§ EXERCISE:
Every line in the listing below from the one with "Summerville, South Carolina 29485" through the one with "in This Series" is to be reproduced exactly, both ends included; leave out the rest.

§ EXERCISE DATA:
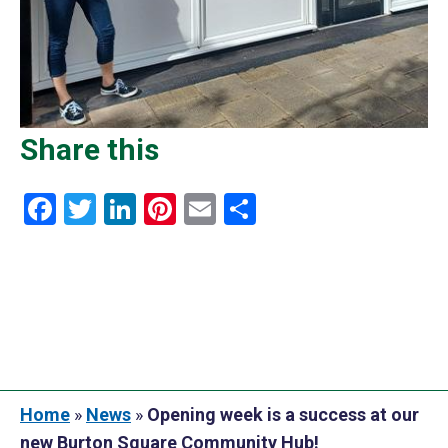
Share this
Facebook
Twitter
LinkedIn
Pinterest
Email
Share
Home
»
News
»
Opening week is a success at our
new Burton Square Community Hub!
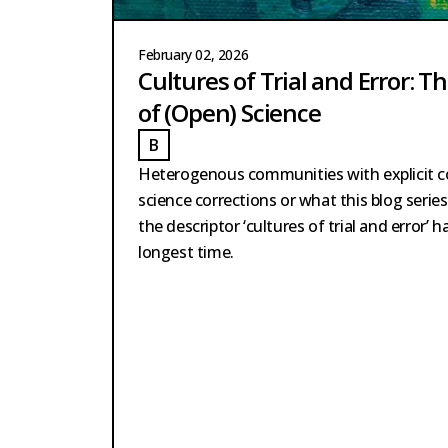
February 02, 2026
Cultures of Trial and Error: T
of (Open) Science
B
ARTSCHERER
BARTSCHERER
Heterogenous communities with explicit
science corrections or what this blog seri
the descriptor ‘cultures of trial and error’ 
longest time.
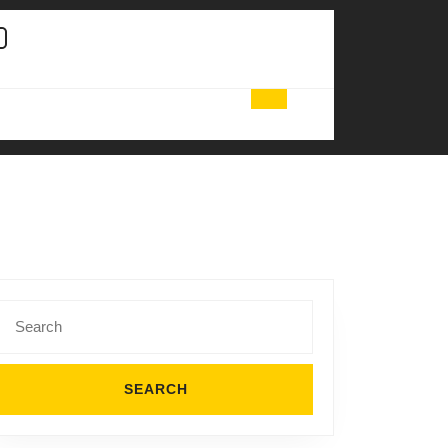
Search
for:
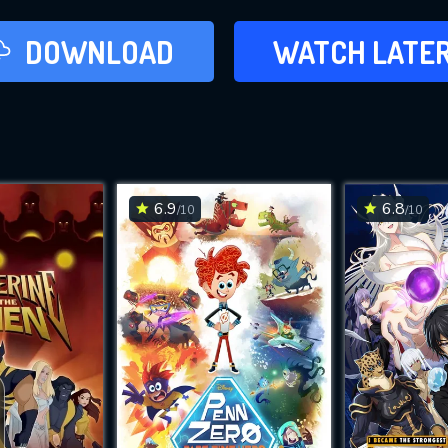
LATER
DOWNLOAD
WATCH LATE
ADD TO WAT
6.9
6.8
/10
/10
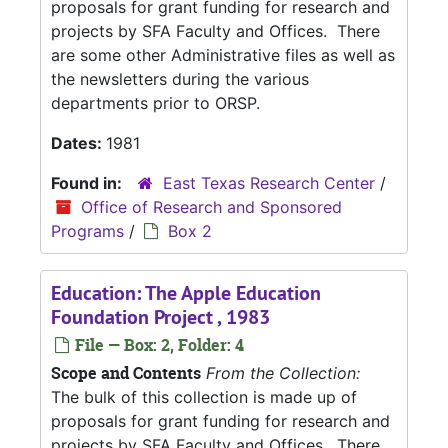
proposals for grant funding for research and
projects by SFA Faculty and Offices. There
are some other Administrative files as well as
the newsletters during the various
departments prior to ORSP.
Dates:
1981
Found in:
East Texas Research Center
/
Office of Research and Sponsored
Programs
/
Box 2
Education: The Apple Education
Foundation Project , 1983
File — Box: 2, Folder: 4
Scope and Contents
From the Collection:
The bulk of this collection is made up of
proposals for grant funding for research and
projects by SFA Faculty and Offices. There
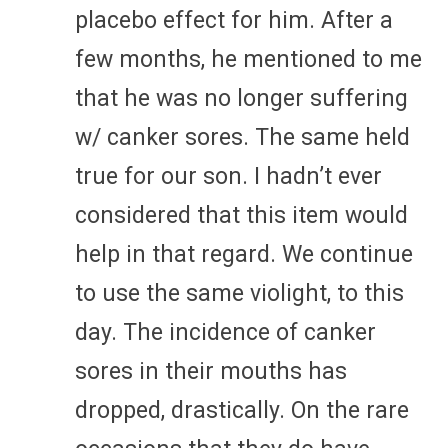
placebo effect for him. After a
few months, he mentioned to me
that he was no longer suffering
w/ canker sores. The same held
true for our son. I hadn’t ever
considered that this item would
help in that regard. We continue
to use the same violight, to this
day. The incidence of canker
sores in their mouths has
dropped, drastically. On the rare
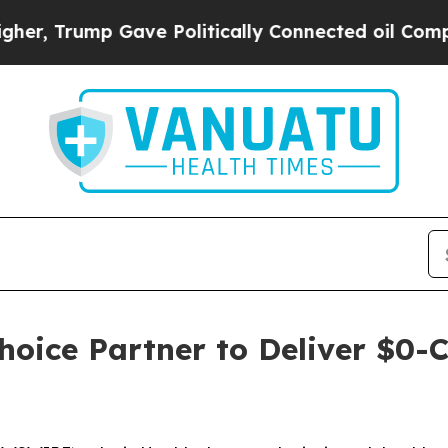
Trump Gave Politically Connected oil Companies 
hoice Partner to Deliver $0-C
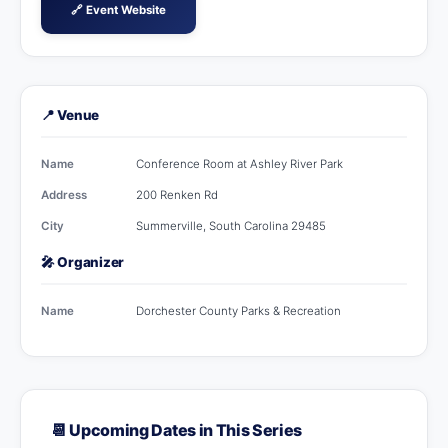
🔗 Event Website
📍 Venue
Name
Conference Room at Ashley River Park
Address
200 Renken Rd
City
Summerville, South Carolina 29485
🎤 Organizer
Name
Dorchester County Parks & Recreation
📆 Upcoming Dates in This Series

---

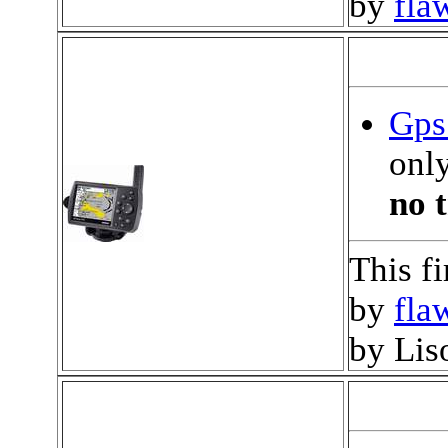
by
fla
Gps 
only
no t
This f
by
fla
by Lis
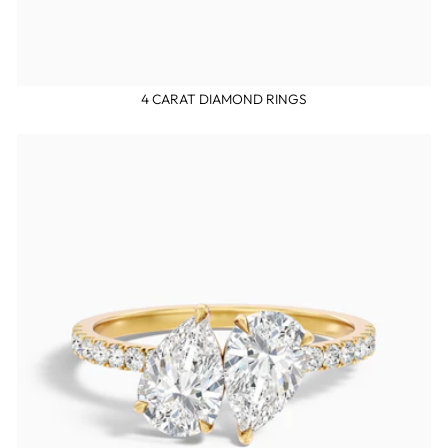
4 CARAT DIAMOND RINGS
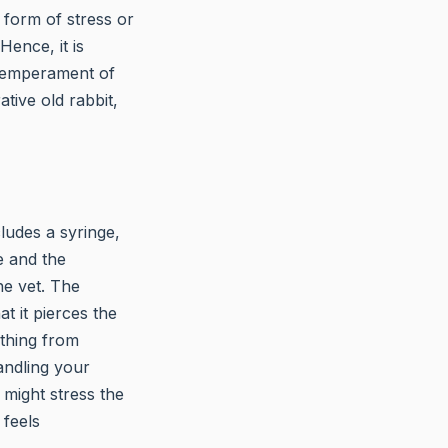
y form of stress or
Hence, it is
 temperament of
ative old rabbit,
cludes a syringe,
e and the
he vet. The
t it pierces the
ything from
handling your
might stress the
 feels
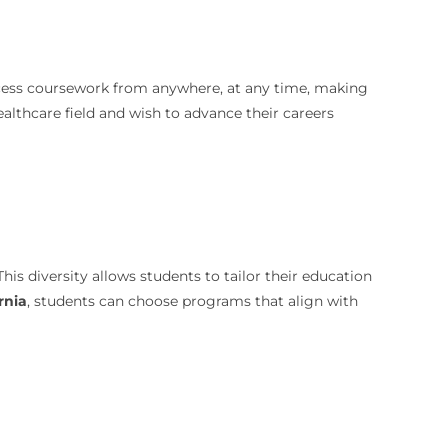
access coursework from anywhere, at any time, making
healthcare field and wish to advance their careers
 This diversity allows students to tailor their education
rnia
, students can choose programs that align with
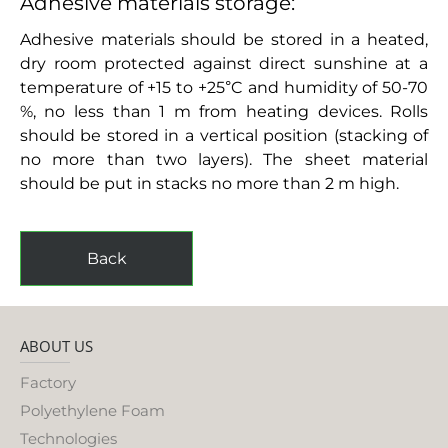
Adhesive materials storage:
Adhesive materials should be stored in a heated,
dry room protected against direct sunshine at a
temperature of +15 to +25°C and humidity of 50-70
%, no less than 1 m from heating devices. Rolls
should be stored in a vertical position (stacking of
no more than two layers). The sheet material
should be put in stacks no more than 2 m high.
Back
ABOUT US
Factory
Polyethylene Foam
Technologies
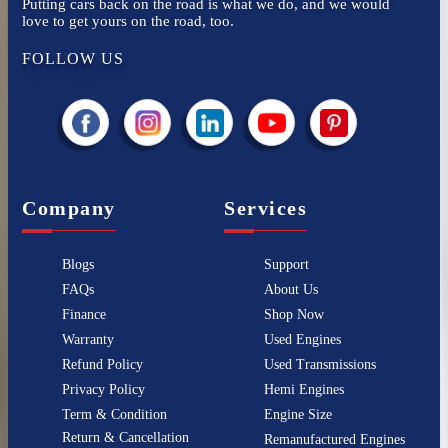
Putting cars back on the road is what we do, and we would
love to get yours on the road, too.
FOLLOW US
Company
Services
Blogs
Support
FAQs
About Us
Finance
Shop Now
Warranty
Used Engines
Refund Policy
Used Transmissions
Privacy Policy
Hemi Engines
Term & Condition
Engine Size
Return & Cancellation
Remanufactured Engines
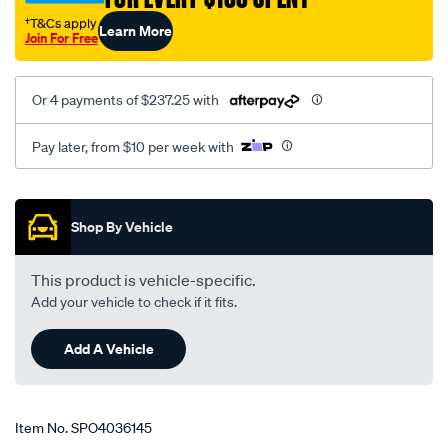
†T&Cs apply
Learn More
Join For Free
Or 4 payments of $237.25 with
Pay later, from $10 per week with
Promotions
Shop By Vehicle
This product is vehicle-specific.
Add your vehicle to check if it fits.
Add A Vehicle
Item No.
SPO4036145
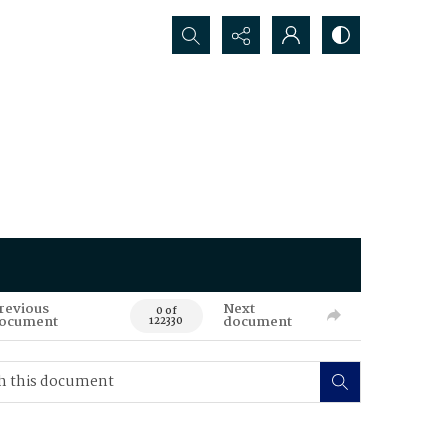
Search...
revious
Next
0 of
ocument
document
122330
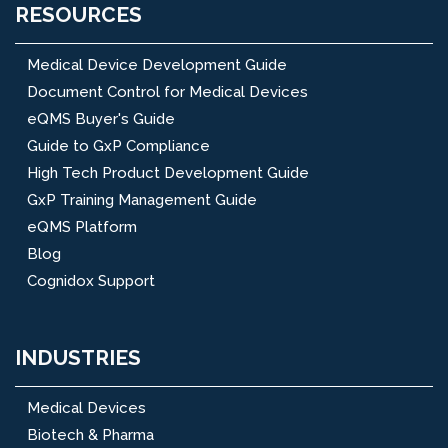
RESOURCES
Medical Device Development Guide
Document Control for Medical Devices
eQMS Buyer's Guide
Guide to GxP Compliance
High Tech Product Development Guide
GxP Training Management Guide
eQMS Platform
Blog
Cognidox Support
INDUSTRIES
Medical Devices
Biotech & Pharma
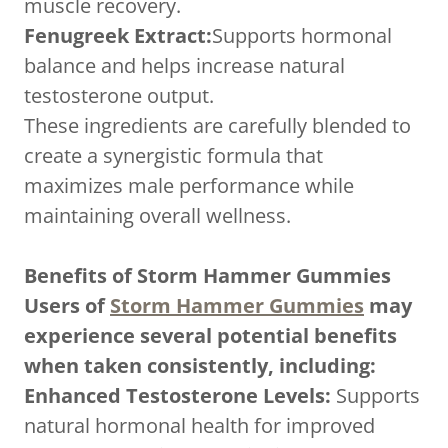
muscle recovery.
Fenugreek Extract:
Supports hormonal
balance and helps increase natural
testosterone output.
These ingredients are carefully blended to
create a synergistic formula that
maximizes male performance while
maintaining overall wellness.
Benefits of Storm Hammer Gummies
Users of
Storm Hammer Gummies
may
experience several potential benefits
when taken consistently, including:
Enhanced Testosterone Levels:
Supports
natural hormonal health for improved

§ YOUR SOLUTION:
Summerville, South Carolina 29485
🎤 Organizer
Name
Dorchester County Parks & Recreation
📆 Upcoming Dates in This Series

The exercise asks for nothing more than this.